Die Schweizer Springreiter-Equipe landet an der WM in Tryon (USA) neben dem Podest. Gold geht an die USA.

Der Traum von der Medaille im Nationenpreis platzte in den ersten Sekunden von Janika Sprungers Ritt. Die 2. Reiterin des Schweizer Teams stand nach Werner Muffs schwachem Start (13 Strafpunkte) unter Zugzwang und vermochte dem Druck nicht standzuhalten.

Bacardi verweigert – Sprunger wird disqualifiziert

Gleich beim ersten Hindernis im entscheidenden Umgang leistete sie sich einen Abwurf, bei der darauffolgenden Hürde verweigerte ihr sichtlich verunsichertes Pferd Bacardi zweimal. Die Disqualifikation war die Folge, Muffs 13 Fehlerpunkte flossen in die Wertung ein.

Martin Fuchs, der einen fehlerfreien Ritt ablieferte, und Steve Guerdat (4) konnten das Schweizer Debakel nicht mehr abwenden. Immerhin sicherten sich die Schweizer mit Rang 4 das Ticket für die Olympischen Spiele in Tokio 2020.

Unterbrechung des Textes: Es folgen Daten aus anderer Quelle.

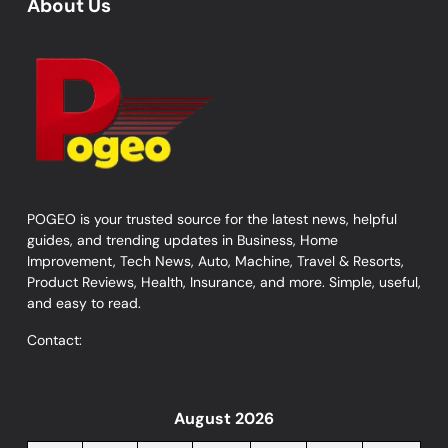
About Us
POGEO is your trusted source for the latest news, helpful
guides, and trending updates in Business, Home
Improvement, Tech News, Auto, Machine, Travel & Resorts,
Product Reviews, Health, Insurance, and more. Simple, useful,
and easy to read.
Contact:
August 2026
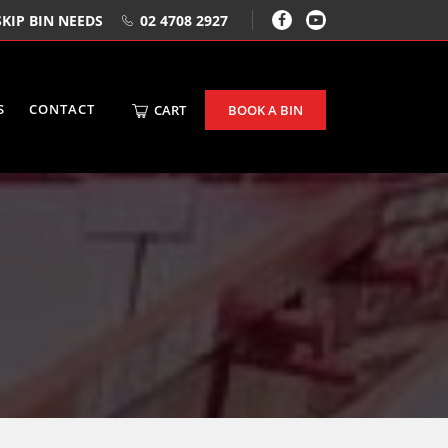
KIP BIN NEEDS
02 4708 2927
S
CONTACT
CART
BOOK A BIN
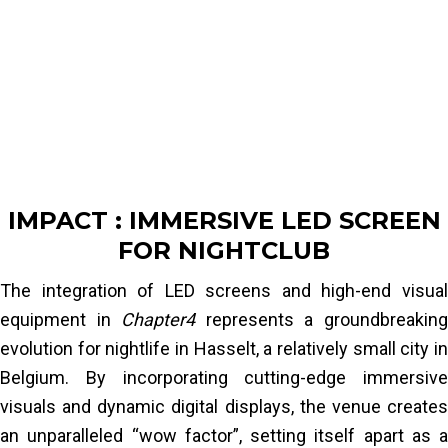
LED panels into the nightclub’s entrance and
ceiling. This integration method was finalized
and validated after two on-site visits with the
local installation team.
The final challenge was obtaining the specific
fire certification required for this venue. By
collaborating with our partner laboratories, we
IMPACT : IMMERSIVE LED SCREEN
conducted the necessary tests and
FOR NIGHTCLUB
successfully obtained the certification for the
LED panels. The document was reviewed and
The integration of LED screens and high-end visual
approved by the local fire department, allowing
equipment in
Chapter4
represents a groundbreakin
the client to officially open
Chapter4
.
evolution for nightlife in Hasselt, a relatively small city in
Belgium. By incorporating cutting-edge immersive
Read More
visuals and dynamic digital displays, the venue creates
an unparalleled “wow factor”, setting itself apart as a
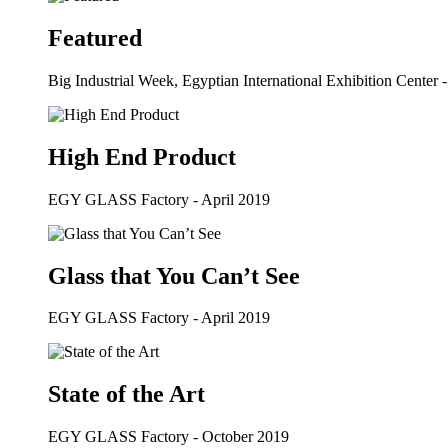
Featured
Big Industrial Week, Egyptian International Exhibition Center 
High End Product
EGY GLASS Factory - April 2019
Glass that You Can’t See
EGY GLASS Factory - April 2019
State of the Art
EGY GLASS Factory - October 2019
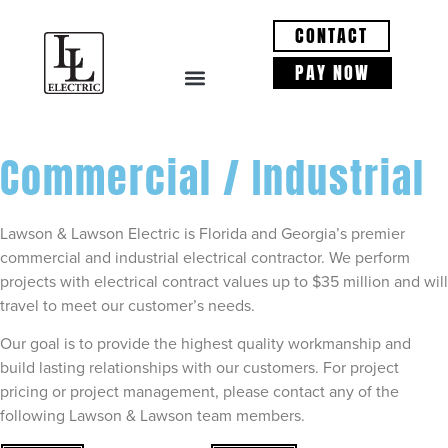
CONTACT
PAY NOW
Commercial / Industrial
Lawson & Lawson Electric is Florida and Georgia’s premier
commercial and industrial electrical contractor. We perform
projects with electrical contract values up to $35 million and will
travel to meet our customer’s needs.
Our goal is to provide the highest quality workmanship and
build lasting relationships with our customers. For project
pricing or project management, please contact any of the
following Lawson & Lawson team members.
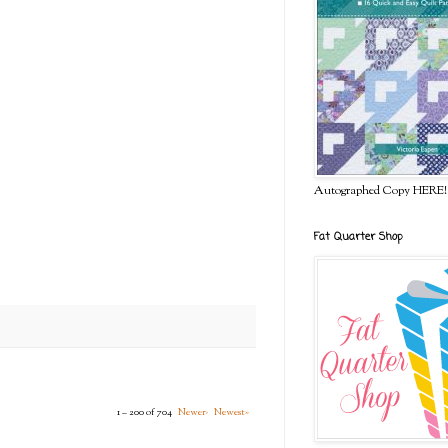
Autographed Copy HERE!
Fat Quarter Shop
1 – 200 of 704
Newer›
Newest»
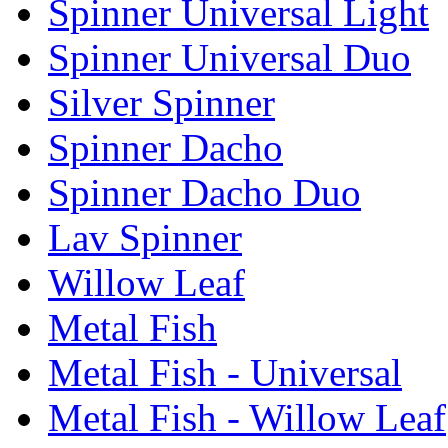
Spinner Universal Light
Spinner Universal Duo
Silver Spinner
Spinner Dacho
Spinner Dacho Duo
Lav Spinner
Willow Leaf
Metal Fish
Metal Fish - Universal
Metal Fish - Willow Leaf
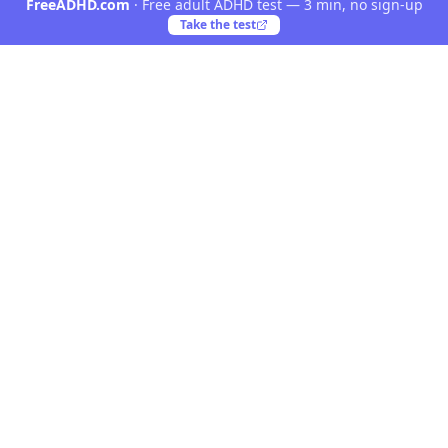
FreeADHD.com
·
Free adult ADHD test — 3 min, no sign-up
Take the test
Yooiu
Yooiu is a curated navigation directory for AI and
creative products. Discover opinionated tools crafted
by talented creators worldwide.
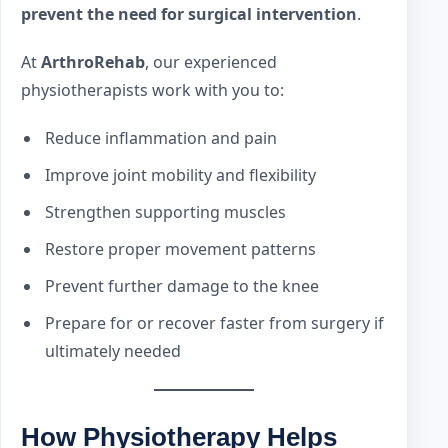
prevent the need for surgical intervention
.
At
ArthroRehab
, our experienced
physiotherapists work with you to:
Reduce inflammation and pain
Improve joint mobility and flexibility
Strengthen supporting muscles
Restore proper movement patterns
Prevent further damage to the knee
Prepare for or recover faster from surgery if
ultimately needed
How Physiotherapy Helps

Gold im Stechen an die USA

Den Kampf um Gold entschieden die USA im Stechen gegen Schweden für sich. Die Schweden hatten zuvor mit 3 fehlerlosen Ritten mächtig aufgeholt, ganz nach vorne reichte es nicht. Bronze sicherte sich Deutschland, 6,55 Punkte vor der Schweiz.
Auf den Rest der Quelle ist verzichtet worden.